This region is located within the Dabie Mountains tectonic belt and is influenced by the Tancheng–Lujiang fault zone. As a major tectonic feature in Eastern China, the Tancheng–Lujiang fault zone has had a profound impact on the geological evolution of the area. Prolonged tectonic activity and crustal stress have facilitated the formation of a series of well-developed fault structures, with distinct fault characteristics. The general overview of the study area is shown in Fig. 1. This region not only serves as a typical representative of the tectonic features of the Dabie Mountains tectonic belt but also reflects common characteristics observed in other orogenic belts, such as topographic, geomorphic, and structural. This region can effectively train and verify the faults identification results of this fault identification method under complex topography and geomorphology.

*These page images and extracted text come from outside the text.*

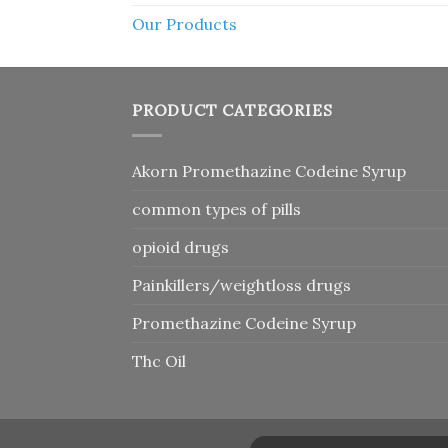
Our Products
PRODUCT CATEGORIES
Akorn Promethazine Codeine Syrup
common types of pills
opioid drugs
Painkillers/weightloss drugs
Promethazine Codeine Syrup
Thc Oil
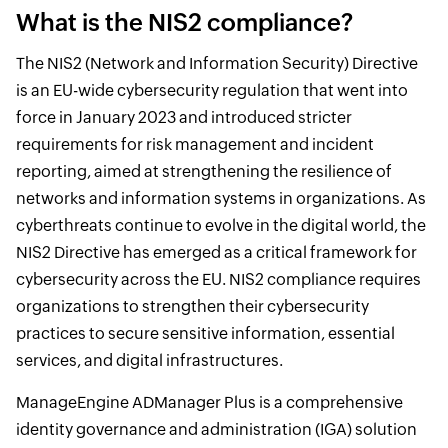
What is the NIS2 compliance?
The NIS2 (Network and Information Security) Directive
is an EU-wide cybersecurity regulation that went into
force in January 2023 and introduced stricter
requirements for risk management and incident
reporting, aimed at strengthening the resilience of
networks and information systems in organizations. As
cyberthreats continue to evolve in the digital world, the
NIS2 Directive has emerged as a critical framework for
cybersecurity across the EU. NIS2 compliance requires
organizations to strengthen their cybersecurity
practices to secure sensitive information, essential
services, and digital infrastructures.
ManageEngine ADManager Plus is a comprehensive
identity governance and administration (IGA) solution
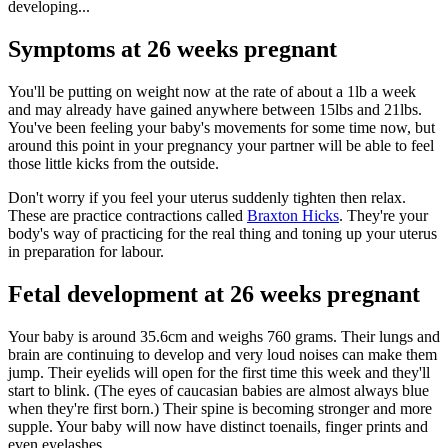
developing...
Symptoms at 26 weeks pregnant
You'll be putting on weight now at the rate of about a 1lb a week
and may already have gained anywhere between 15lbs and 21lbs.
You've been feeling your baby's movements for some time now, but
around this point in your pregnancy your partner will be able to feel
those little kicks from the outside.
Don't worry if you feel your uterus suddenly tighten then relax.
These are practice contractions called
Braxton Hicks
. They're your
body's way of practicing for the real thing and toning up your uterus
in preparation for labour.
Fetal development at 26 weeks pregnant
Your baby is around 35.6cm and weighs 760 grams. Their lungs and
brain are continuing to develop and very loud noises can make them
jump. Their eyelids will open for the first time this week and they'll
start to blink. (The eyes of caucasian babies are almost always blue
when they're first born.) Their spine is becoming stronger and more
supple. Your baby will now have distinct toenails, finger prints and
even eyelashes.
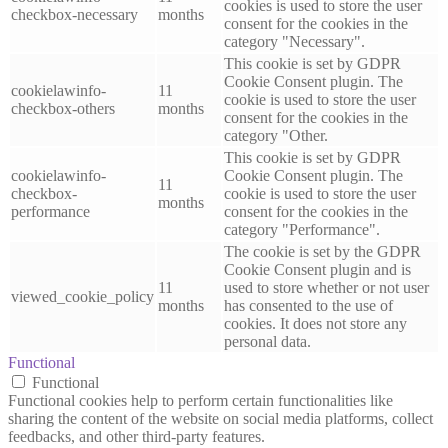
cookies is used to store the user
checkbox-necessary
months
consent for the cookies in the
category "Necessary".
This cookie is set by GDPR
Cookie Consent plugin. The
cookielawinfo-
11
cookie is used to store the user
checkbox-others
months
consent for the cookies in the
category "Other.
This cookie is set by GDPR
cookielawinfo-
Cookie Consent plugin. The
11
checkbox-
cookie is used to store the user
months
performance
consent for the cookies in the
category "Performance".
The cookie is set by the GDPR
Cookie Consent plugin and is
11
used to store whether or not user
viewed_cookie_policy
months
has consented to the use of
cookies. It does not store any
personal data.
Functional
Functional
Functional cookies help to perform certain functionalities like
sharing the content of the website on social media platforms, collect
feedbacks, and other third-party features.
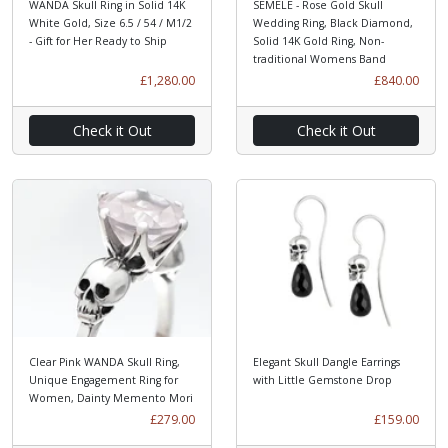
WANDA Skull Ring in Solid 14K
SEMELE - Rose Gold Skull
White Gold, Size 6.5 / 54 / M1/2
Wedding Ring, Black Diamond,
- Gift for Her Ready to Ship
Solid 14K Gold Ring, Non-
traditional Womens Band
£1,280.00
£840.00
Check it Out
Check it Out
Clear Pink WANDA Skull Ring,
Elegant Skull Dangle Earrings
Unique Engagement Ring for
with Little Gemstone Drop
Women, Dainty Memento Mori
£279.00
£159.00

The primary research data includes ASTER GDEM (30-meter resolution), Landsat 8 OLI_TIRS remote sensing image, and geological map data of the study area. RSI accurately reflect surface information, providing data for extracting and analyzing fault spectral features. After preprocessing, Landsat 8 OLI_TIRS uses a band ratio algorithm to extract fault spectral features72. ASTER GDEM is used in digital terrain analysis and geological structure identification73,74. After preprocessing, ASTER GDEM calculates topographic and geomorphic factors using digital terrain analysis methods, reflecting fault topographic and geomorphic feature information. Geological map data provide structural feature information, such as lithology distribution. The data sources are shown in Table 1.

Fig. 1

The overview of the study area. Maps were created using ArcGIS 10.5 (Environmental Systems Research Institute, USA. https://www.esri.com/).

Table 1 The data sources for fault identification.

Data analysis and processing

To more accurately describe the morphological features of fault and quickly identify them, we extract and analyze feature information from various data sources to support subsequent intelligent identification. This paper adopts a multi-source information fusion approach, analyzing and processing remote sensing image, DEM, and geological map data to extract spectral, topographic, geomorphic, and structural features of fault. Using sample training and fusion algorithms, we integrate these features to enhance the fault’s morphological information. Finally, intelligent fault identification is achieved using deep-learning image recognition techniques. The overall process is illustrated in Fig. 2.

Fig. 2
figure 2

Identifying Fault Workflow Diagram. Maps were created using Microsoft Visio 2021 (Microsoft Corporation, USA. https://www.microsoft.com/visio).

First, from the perspectives of spectral, topographic, geomorphic, and structural features of fault, we select 16 factors related to fault identification (RSI, EL, SCD, RA, TR, DOS, AS, SOS, SOA, COEV, CU, ESD, SL, LI, VL, and TPI). Next, we select points on and off the faults to construct a training sample set, using four machine learning models—SVM, CART, ANN, and BN—to predict the importance of influencing factors. Based on their importance, we integrate the spectral, topographic, geomorphic, and structural features into multi-source information, resulting in four types of feature fusion outputs, represented as four regional fault identification maps. Third, we use a deep learning model based on CNN to identify faults from the fault identification maps, followed by noise reduction, line refinement, and smoothing. Fourth, we use Accuracy, True Positive Rate(TPR), F1-score, Area Under Curve(AUC), and Gini Index(Gini) to evaluate the performance of the machine learning models, and Val_Accuracy, Validation Precision(Val_Precision), F1-score, and Val_Loss to assess the performance of the deep learning model. Finally, intelligent identification of regional fault structures is achieved.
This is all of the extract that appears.